# Aim of the exercise:
The records are to be copied in their entirety, exactly as given.

# Given data:
· · · ·

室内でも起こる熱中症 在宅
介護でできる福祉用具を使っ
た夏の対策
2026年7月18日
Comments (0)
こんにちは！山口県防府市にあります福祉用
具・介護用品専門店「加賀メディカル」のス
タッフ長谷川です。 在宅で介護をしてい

· · · ·

# Output of the exercise:
室内でも起こる熱中症 在宅
介護でできる福祉用具を使っ
た夏の対策
2026年7月18日
Comments (0)
こんにちは！山口県防府市にあります福祉用
具・介護用品専門店「加賀メディカル」のス
タッフ長谷川です。 在宅で介護をしてい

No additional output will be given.